- Data for the task:

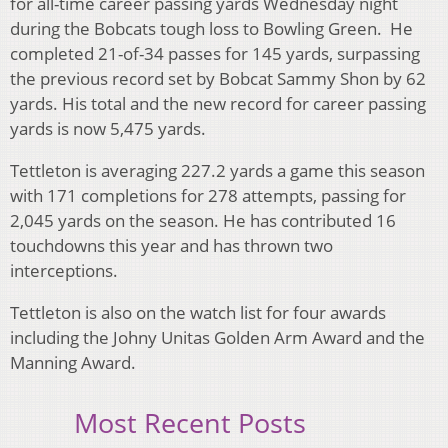
for all-time career passing yards Wednesday night
during the Bobcats tough loss to Bowling Green. He
completed 21-of-34 passes for 145 yards, surpassing
the previous record set by Bobcat Sammy Shon by 62
yards. His total and the new record for career passing
yards is now 5,475 yards.
Tettleton is averaging 227.2 yards a game this season
with 171 completions for 278 attempts, passing for
2,045 yards on the season. He has contributed 16
touchdowns this year and has thrown two
interceptions.
Tettleton is also on the watch list for four awards
including the Johny Unitas Golden Arm Award and the
Manning Award.
Most Recent Posts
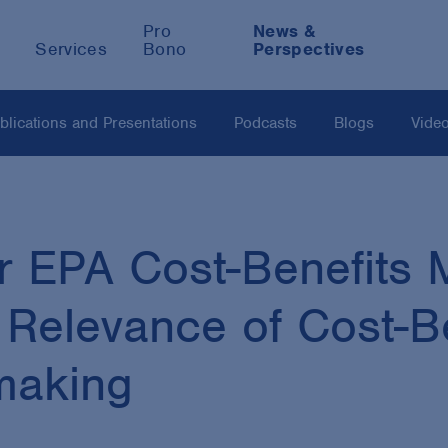
Pro
News &
Services
Bono
Perspectives
blications and Presentations
Podcasts
Blogs
Vide
 EPA Cost-Benefits 
 Relevance of Cost-Be
making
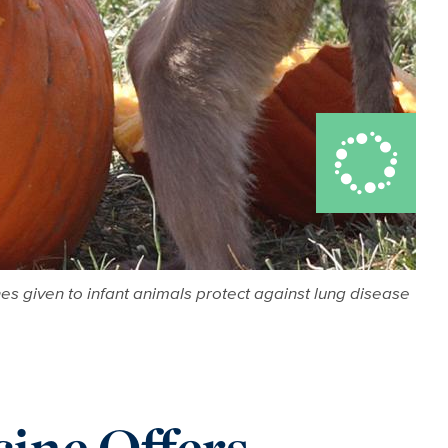
s given to infant animals protect against lung disease
ine Offers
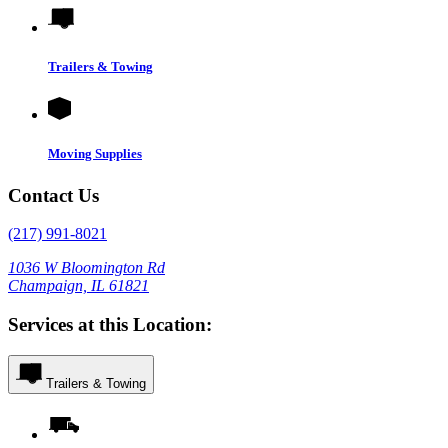
Trailers & Towing
Moving Supplies
Contact Us
(217) 991-8021
1036 W Bloomington Rd
Champaign, IL 61821
Services at this Location:
Trailers & Towing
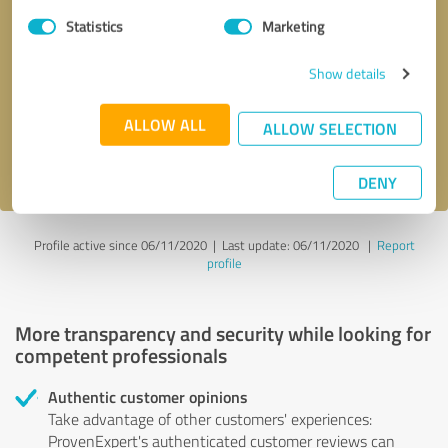
Statistics
Marketing
Callback request
* required fields
Show details
Send message
ALLOW ALL
ALLOW SELECTION
I accept the
privacy policy
.
DENY
Profile active since 06/11/2020 |
Last update: 06/11/2020
|
Report
profile
More transparency and security while looking for
competent professionals
Authentic customer opinions
Take advantage of other customers' experiences:
ProvenExpert's authenticated customer reviews can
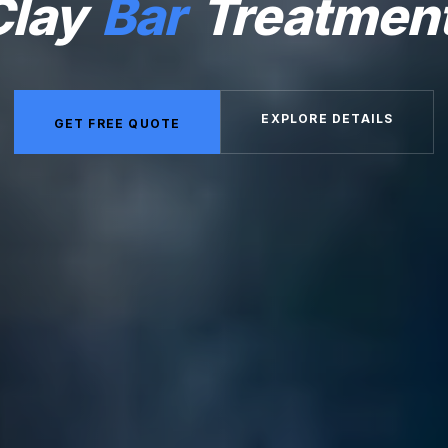
Clay
Bar
Treatmen
EXPLORE DETAILS
GET FREE QUOTE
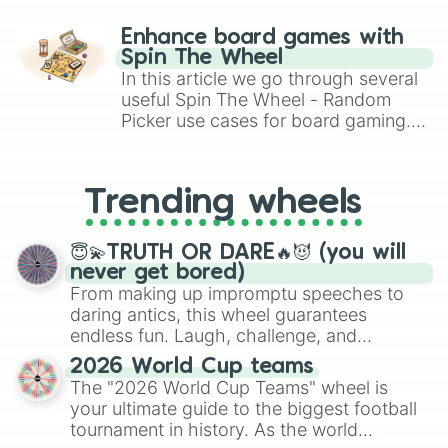
paralysis, generate chaotic
Surge

challenge runs, and randomize
Cordelius

Enhance board games with
gameplay in hit titles like Roblox,
Kit

Spin The Wheel
Brawl Stars, OSRS, and Mario Kart!
Draco

In this article we go through several
Berry

useful Spin The Wheel - Random
Clancy

Picker use cases for board gaming.
Moe

From custom UNO Wild Card effects
Kenji

to choosing your race in DnD, to
Juju

replacing your long-lost Twister
Shade

Trending wheels
spinner, you will find many handy
Meeple

spinner wheels here.
Ollie

Finx

😇💫TRUTH OR DARE🔥😈 (you will
Lumi

never get bored)
Kaze

From making up impromptu speeches to
Jae-Yong

daring antics, this wheel guarantees
Ally

endless fun. Laugh, challenge, and
Trunk

discover new sides of your friends. Who's
2026 World Cup teams
Mina

ready for a spin?
The "2026 World Cup Teams" wheel is
Ziggy

your ultimate guide to the biggest football
Gigi

tournament in history. As the world
Pierce
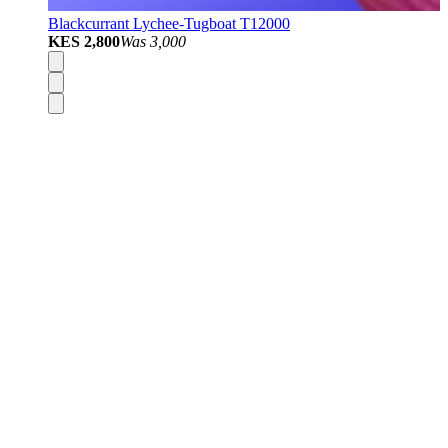
Blackcurrant Lychee-Tugboat T12000
KES 2,800
Was
3,000
Disposable Vapes
Pod Kits
Pod Mods
Vape Mods
E-Liquids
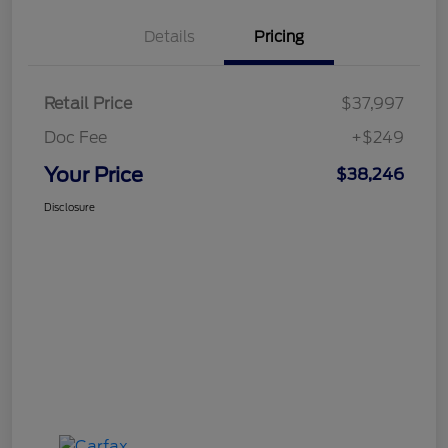
Details
Pricing
Retail Price
$37,997
Doc Fee
+$249
Your Price
$38,246
Disclosure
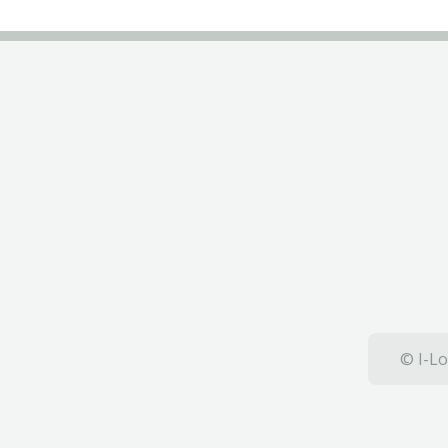
© I-Lo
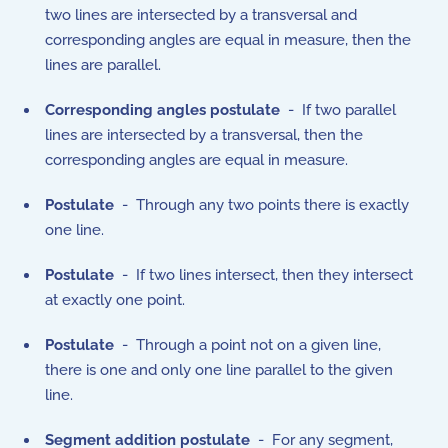
two lines are intersected by a transversal and
corresponding angles are equal in measure, then the
lines are parallel.
Corresponding angles postulate
- If two parallel
lines are intersected by a transversal, then the
corresponding angles are equal in measure.
Postulate
- Through any two points there is exactly
one line.
Postulate
- If two lines intersect, then they intersect
at exactly one point.
Postulate
- Through a point not on a given line,
there is one and only one line parallel to the given
line.
Segment addition postulate
- For any segment,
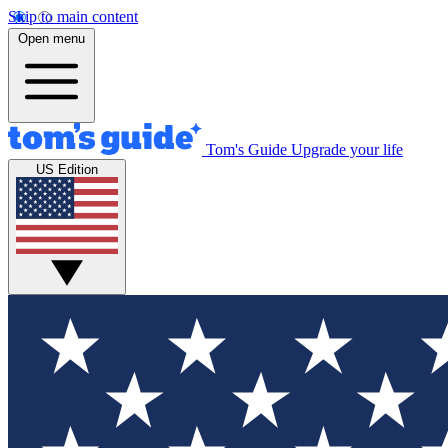
Skip to main content
Open menu
Tom's Guide
Upgrade your life
US Edition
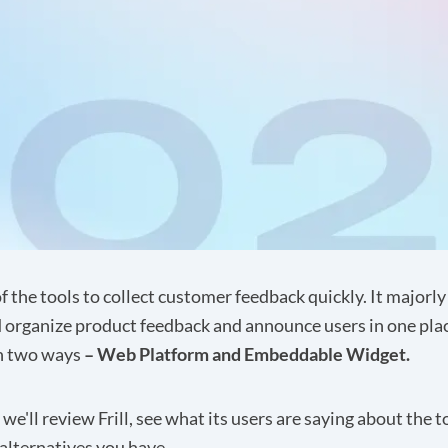
of the tools to collect customer feedback quickly. It majorly
 organize product feedback and announce users in one plac
in two ways
– Web Platform and Embeddable Widget.
, we'll review Frill, see what its users are saying about the t
alternatives you have.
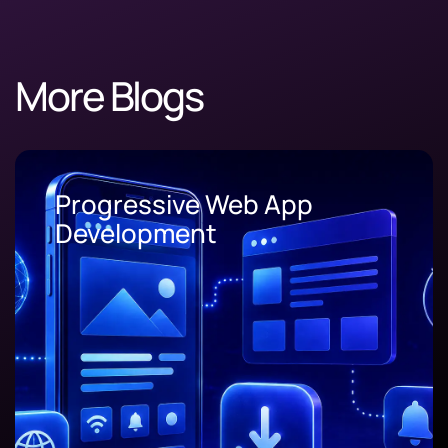
More Blogs
Progressive Web App
Development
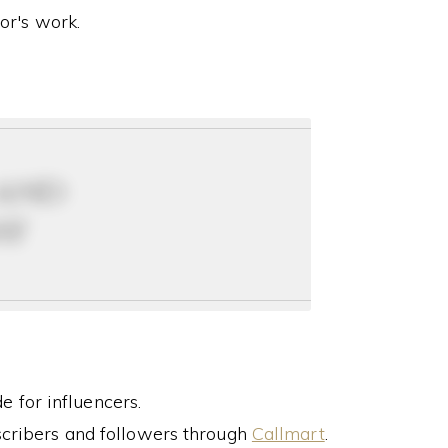
or's work.
 and
ay
 for influencers.
cribers and followers through
Callmart
.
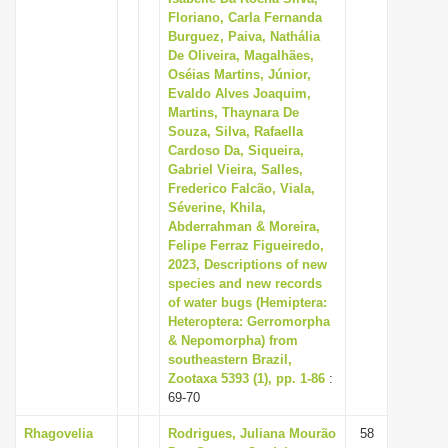
Floriano, Carla Fernanda
Burguez, Paiva, Nathália
De Oliveira, Magalhães,
Oséias Martins, Júnior,
Evaldo Alves Joaquim,
Martins, Thaynara De
Souza, Silva, Rafaella
Cardoso Da, Siqueira,
Gabriel Vieira, Salles,
Frederico Falcão, Viala,
Séverine, Khila,
Abderrahman & Moreira,
Felipe Ferraz Figueiredo,
2023, Descriptions of new
species and new records
of water bugs (Hemiptera:
Heteroptera: Gerromorpha
& Nepomorpha) from
southeastern Brazil,
Zootaxa 5393 (1), pp. 1-86
:
69-70
Rhagovelia
Rodrigues, Juliana Mourão
58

- Work to complete: Would you copy every line from the listing above that has the string "intersected" in it?

- Answer box:
two lines are intersected by a transversal and
lines are intersected by a transversal, then the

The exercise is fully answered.